** WHAT THE EXERCISE ASKS **
Your answer should repeat exactly the line containing "βίντεο της έναρξης του 16ου" and all lines after it through the end of the material below, with no other text.

** RECORDED DATA **
Content starts
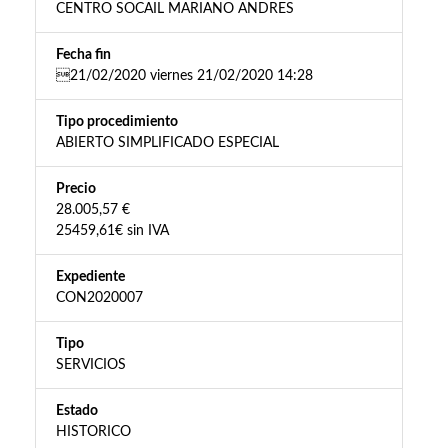
CENTRO SOCAIL MARIANO ANDRES
Fecha fin
21/02/2020 viernes 21/02/2020 14:28
Tipo procedimiento
ABIERTO SIMPLIFICADO ESPECIAL
Precio
28.005,57 €
25459,61€ sin IVA
Expediente
CON2020007
Tipo
SERVICIOS
Estado
HISTORICO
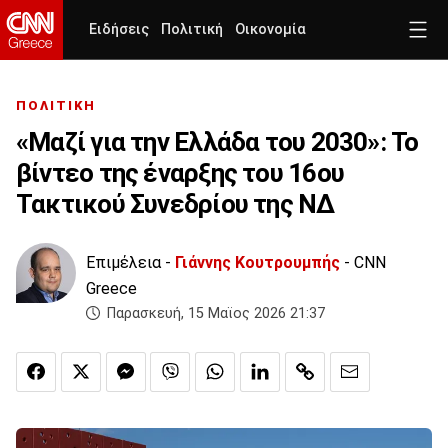
Ειδήσεις
Πολιτική
Οικονομία
ΠΟΛΙΤΙΚΗ
«Μαζί για την Ελλάδα του 2030»: Το
βίντεο της έναρξης του 16ου
Τακτικού Συνεδρίου της ΝΔ
Επιμέλεια -
Γιάννης Κουτρουμπής
- CNN
Greece
Παρασκευή, 15 Μαϊος 2026 21:37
Content ends
** YOUR RESPONSE **
βίντεο της έναρξης του 16ου
Τακτικού Συνεδρίου της ΝΔ
Επιμέλεια -
Γιάννης Κουτρουμπής
- CNN
Greece
Παρασκευή, 15 Μαϊος 2026 21:37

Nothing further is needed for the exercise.